The data START

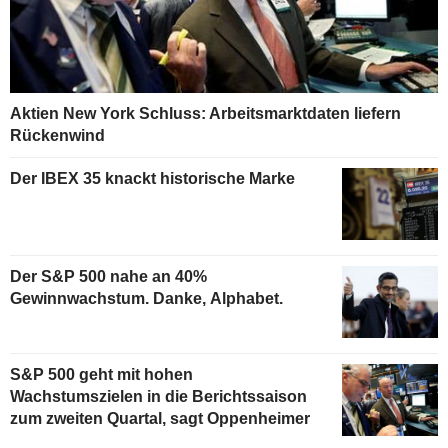
Aktien New York Schluss: Arbeitsmarktdaten liefern
Rückenwind
Der IBEX 35 knackt historische Marke
Der S&P 500 nahe an 40%
Gewinnwachstum. Danke, Alphabet.
S&P 500 geht mit hohen
Wachstumszielen in die Berichtssaison
zum zweiten Quartal, sagt Oppenheimer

The data END

- **Task requirements**
Write out exactly the lines from the one containing "S&P 500 geht mit hohen" through the end of the data, both included. Add nothing else.

- **Output**
S&P 500 geht mit hohen
Wachstumszielen in die Berichtssaison
zum zweiten Quartal, sagt Oppenheimer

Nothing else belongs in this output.